Am nächsten Morgen regnet es, wir lassen uns Zeit mit dem Frühstück. Als wir so ziemlich als die Letzten in den Schuhraum kommen, müssen wir feststellen, dass die Schuhe unseres ältesten Sohnes nicht da sind. Auch im Nebenraum bei den Eispickeln & Steigeisen nicht, auch nicht wo anders hingestellt, einfach weg. Hmmm. Mir fällt die Geschichte des Bergsteigers ein, der am Mont Blanc mit dem Heli ausgeflogen werden musste, weil jemand seine neuen Schuhe geklaut hatte und er schlecht in Socken über den Gletscher laufen konnte... Ich sage dem Wirt Bescheid, ratlos stehen wir vor einem Paar Schuhe, die so ähnlich aussehen wie die unseres Sohnes, allerdings orange statt rot und anderthalb Nummern kleiner. Nach einer Weile kommt der Hüttenwirt mit ein Paar Koflach Hartschalen-Plastikschuhen in der Hand, wie ich sie selbst in den 1980er-Jahren auch hatte. Die sind zwar zwei Nummern zu groß, aber besser als Hüttencrocs. Wir versprechen ihm, die Schuhe unten am Heliport abzugeben und sind froh, endlich losgehen zu können. Etwa eine Stunde lang werden wir von einem schaurigen Gewitter begleitet - Geburtstagskind, so wirst Du wenigstens nicht nass.

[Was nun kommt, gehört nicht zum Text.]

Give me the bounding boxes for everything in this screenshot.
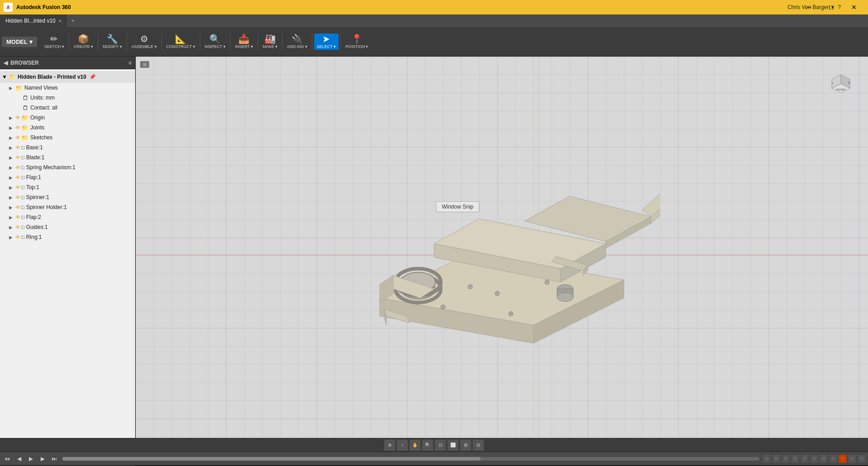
fit-all-button[interactable]: ⊞ [140,61,149,68]
tree-item-label: Named Views [24,85,58,91]
tree-item-guides1[interactable]: ▶ 👁 □ Guides:1 [0,222,135,232]
create-button[interactable]: 📦 CREATE ▾ [71,33,96,50]
insert-button[interactable]: 📥 INSERT ▾ [232,33,256,50]
modify-button[interactable]: 🔧 MODIFY ▾ [100,33,124,50]
timeline-last-button[interactable]: ⏭ [49,453,60,464]
body-icon: □ [21,204,24,210]
view-controls-top: ⊞ [140,61,149,68]
tab-close-icon[interactable]: ✕ [58,19,62,24]
make-icon: 🏭 [264,34,276,43]
help-icon[interactable]: ? [838,4,841,10]
browser-options-icon[interactable]: ≡ [128,60,132,66]
timeline-next-button[interactable]: ▶ [37,453,48,464]
tree-root-item[interactable]: ▼ 📁 Hidden Blade - Printed v10 📌 [0,71,135,83]
tl-step-3[interactable]: □ [781,454,790,463]
app-title: Autodesk Fusion 360 [16,4,795,10]
timeline-track[interactable] [62,457,760,461]
tree-item-joints[interactable]: ▶ 👁 📁 Joints [0,123,135,133]
tree-item-units: 🗒 Units: mm [0,93,135,103]
position-button[interactable]: 📍 POSITION ▾ [343,33,371,50]
tree-item-spinner-holder1[interactable]: ▶ 👁 □ Spinner Holder:1 [0,202,135,212]
tl-step-7[interactable]: □ [819,454,828,463]
folder-icon: 📁 [21,114,28,121]
model-dropdown[interactable]: MODEL ▾ [2,37,37,47]
tl-step-9[interactable]: □ [838,454,847,463]
toolbar: MODEL ▾ ✏ SKETCH ▾ 📦 CREATE ▾ 🔧 MODIFY ▾… [0,27,868,57]
units-label: Units: mm [30,95,55,101]
viewport[interactable]: Window Snip [136,57,868,438]
close-button[interactable]: ✕ [844,0,864,14]
expand-arrow: ▶ [9,135,15,140]
timeline-play-button[interactable]: ▶ [25,453,36,464]
tree-item-flap1[interactable]: ▶ 👁 □ Flap:1 [0,172,135,182]
inspect-button[interactable]: 🔍 INSPECT ▾ [202,33,228,50]
tl-step-11[interactable]: □ [857,454,866,463]
main-tab[interactable]: Hidden Bl...inted v10 ✕ [0,14,68,27]
pan-button[interactable]: ✋ [409,439,421,451]
collapse-browser-icon[interactable]: ◀ [4,60,8,66]
tl-step-4[interactable]: □ [791,454,800,463]
snap-button[interactable]: ⊕ [384,439,396,451]
tree-item-ring1[interactable]: ▶ 👁 □ Ring:1 [0,232,135,242]
insert-icon: 📥 [238,34,250,43]
tl-step-2[interactable]: □ [772,454,781,463]
tree-item-top1[interactable]: ▶ 👁 □ Top:1 [0,182,135,192]
expand-arrow: ▶ [9,86,15,90]
tree-item-spinner1[interactable]: ▶ 👁 □ Spinner:1 [0,192,135,202]
tree-item-spring-mechanism1[interactable]: ▶ 👁 □ Spring Mechanism:1 [0,162,135,172]
expand-arrow: ▶ [9,125,15,130]
orbit-button[interactable]: ↕ [396,439,408,451]
zoom-button[interactable]: 🔍 [422,439,434,451]
sidebar: ◀ BROWSER ≡ ▼ 📁 Hidden Blade - Printed v… [0,57,136,438]
tree-item-base1[interactable]: ▶ 👁 □ Base:1 [0,143,135,152]
toolbar-group-make: 🏭 MAKE ▾ [258,33,283,51]
model-arrow: ▾ [29,38,33,45]
units-icon: 🗒 [23,95,28,101]
bottom-toolbar: ⊕ ↕ ✋ 🔍 ⊡ ⬜ ⊞ ⊟ [0,438,868,452]
tree-item-sketches[interactable]: ▶ 👁 📁 Sketches [0,133,135,143]
timeline-first-button[interactable]: ⏮ [2,453,13,464]
timeline-thumb[interactable] [62,457,481,461]
tl-step-8[interactable]: □ [829,454,838,463]
select-button[interactable]: ➤ SELECT ▾ [314,33,339,50]
toolbar-group-select: ➤ SELECT ▾ [312,33,341,51]
construct-button[interactable]: 📐 CONSTRUCT ▾ [164,33,198,50]
visibility-icon: 👁 [15,224,20,230]
grid-button[interactable]: ⊞ [460,439,472,451]
svg-point-16 [441,304,445,309]
tl-step-6[interactable]: □ [810,454,819,463]
tl-step-1[interactable]: □ [762,454,771,463]
toolbar-group-construct: 📐 CONSTRUCT ▾ [162,33,200,51]
tree-item-blade1[interactable]: ▶ 👁 □ Blade:1 [0,152,135,162]
visibility-icon: 👁 [15,135,20,140]
create-icon: 📦 [78,34,89,43]
tree-item-flap2[interactable]: ▶ 👁 □ Flap:2 [0,212,135,222]
make-button[interactable]: 🏭 MAKE ▾ [260,33,280,50]
addins-button[interactable]: 🔌 ADD-INS ▾ [284,33,310,50]
joints-label: Joints [30,124,44,131]
select-icon: ➤ [322,34,330,43]
origin-label: Origin [30,114,45,121]
display-settings-button[interactable]: ⊟ [472,439,484,451]
timeline-prev-button[interactable]: ◀ [14,453,24,464]
zoom-window-button[interactable]: ⊡ [434,439,446,451]
tl-step-10[interactable]: □ [848,454,857,463]
visibility-icon: 👁 [15,115,20,120]
tab-bar: Hidden Bl...inted v10 ✕ + [0,14,868,27]
add-tab-button[interactable]: + [68,14,78,27]
assemble-button[interactable]: ⚙ ASSEMBLE ▾ [129,33,160,50]
body-icon: □ [21,224,24,230]
expand-arrow: ▶ [9,115,15,120]
tl-step-5[interactable]: □ [800,454,809,463]
view-cube-button[interactable]: ⬜ [447,439,459,451]
toolbar-group-create: 📦 CREATE ▾ [69,33,98,51]
tree-item-contact: 🗒 Contact: all [0,103,135,113]
inspect-icon: 🔍 [209,34,221,43]
toolbar-group-addins: 🔌 ADD-INS ▾ [283,33,312,51]
view-cube[interactable]: FRONT L R [823,66,859,102]
body-icon: □ [21,155,24,160]
modify-icon: 🔧 [107,34,118,43]
tree-item-origin[interactable]: ▶ 👁 📁 Origin [0,113,135,123]
tree-item-named-views[interactable]: ▶ 📁 Named Views [0,83,135,93]
sketch-button[interactable]: ✏ SKETCH ▾ [42,33,67,50]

An den Leitern holen wir eine geführte Gruppe ein. Unser mittlerer Sohn erspäht die Schuhe seines Bruders an den Füßen einer älterne Dame. Ob es denn sein könne, dass sie die falschen Schuhe anhat. Ja, das könne durchaus sein, sie hätte sich schon gewundert, warum ihre Schuhe plötzlich so bequem seien. Oberhalb der Leitern werden die Schuhe getauscht, der Führer der Gruppe telefoniert mit dem Hüttenwirt. Allerdings kommt die Schweizerin mit den Plastikschuhen nicht zurecht, immerhin sind diese dreieinhalb Nummern größer als ihre eigenen! Am Ende zieht der Führer die Plastikschuhe an und lässt seine Kundin in seinen Schuhen zurück zum Rotenboden gehen. 

Mein Mann und unsere drei Söhne traben durch den Regen vom Rotenboden zurück nach Zermatt, alle anderen fahren von dort mit der Gornergratbahn hinunter. Unten am Bahnhof erwartet uns das Geburtstagskind und ist froh, dass am Ende alle wieder heil unten sind - und sogar alle Schuhe. 

Gehzeit ab Rotenboden - Monte Rosa Hütte ca 3,5 Stunden, bis zu den Leitern T2, über den Gletscher T4, direkt unterhalb der Hütte T3.